His mind stood exactly where many in the industry still stand. In the past. The accepted way you make money as a musician. Somewhere between the radio and the internet, artists forgot that they had been giving away their music on the radio for years in exchange for mass exposure. The blind spot? Mass market exposure is on the way out; word of mouth is on the way in. Radio play doesn’t guarantee much anymore, but personal word of mouth does. Niche markets with small groups of people do. If the new radio is the iPod, you must ensure you are getting airtime. If that involves giving your hit single to thousands more tiny radios, it’s time to start using that creativity. I am of course speaking specifically of the unknown artist trying to stand out.

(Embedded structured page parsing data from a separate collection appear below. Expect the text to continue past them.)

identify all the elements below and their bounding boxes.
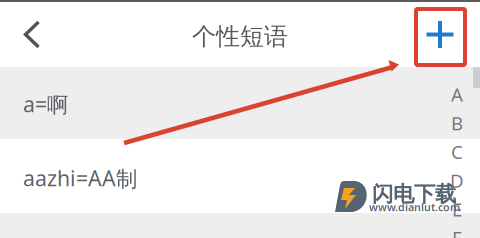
staticText: 个性短语	[192, 22, 288, 51]
staticText: 闪电下载	[372, 181, 456, 207]
button[interactable]: A	[444, 80, 470, 109]
staticText: F	[452, 226, 462, 238]
button[interactable]: D	[444, 166, 470, 195]
button[interactable]: C	[444, 137, 470, 166]
button[interactable]: F	[444, 224, 470, 238]
staticText: www.dianlut.com	[369, 200, 460, 214]
staticText: B	[451, 111, 463, 136]
staticText: aazhi=AA制	[23, 164, 137, 192]
button[interactable]: Add	[414, 4, 466, 64]
button[interactable]: E	[444, 195, 470, 224]
button[interactable]: aazhi=AA制	[0, 139, 480, 213]
staticText: D	[450, 168, 464, 193]
button[interactable]: B	[444, 109, 470, 137]
staticText: C	[451, 139, 463, 164]
staticText: E	[452, 197, 462, 222]
button[interactable]: Back	[0, 2, 64, 66]
button[interactable]: a=啊	[0, 67, 480, 139]
staticText: A	[451, 82, 463, 107]
staticText: a=啊	[23, 90, 68, 118]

“Can I ask you something?” I paused, hoping he would following me. “Did any of those people who said they loved your music buy anything?”
“So it’s safe to say that they probably won’t buy anything when they get home either, even if they remember your name?” I asked as nicely as I could.
He started to squirm, “Maybe.”
“What if you gave them a CD or a free download?” I said as he started listening. “You would have not only gained potential new fans for the future, but they might have told some friends about you, as they relayed what a brilliant time they had tonight at your show. They would have probably listened to your music all the way home and sang it in the shower in the morning.”
He was starting to nod like he was swallowing some not-so-tasty medicine.
I went for the closer. “How much is it costing you not to give your music away?”
He had to think about that one. I’m sure he had to think about his goals and what he was trying to accomplish driving to Nashville to play. Was it for the love? For the money? For both? I started to think about it too. If you set aside your ego and doing music purely for the love of it, and break it down into a monetary transaction, you are left with customer acquisition cost. Not a phrase artists like to think about. How much money does each new fan cost you to win over? This is an important measure to think about because without fans, or potential customers, you are not in business. You are in a hobby.
Now, you could argue that the club was really his customer and if he made enough to profit after all his expenses and time, he came out on top and can sustain his music career. And that argument might work if you are in the business of selling beer. But most artists I know are selling the experience, their music, their message, to their audience, not other businesses. Of course, this begs the question, is the game leaning more toward music as an advertising vehicle? Or has it always been? How will you react?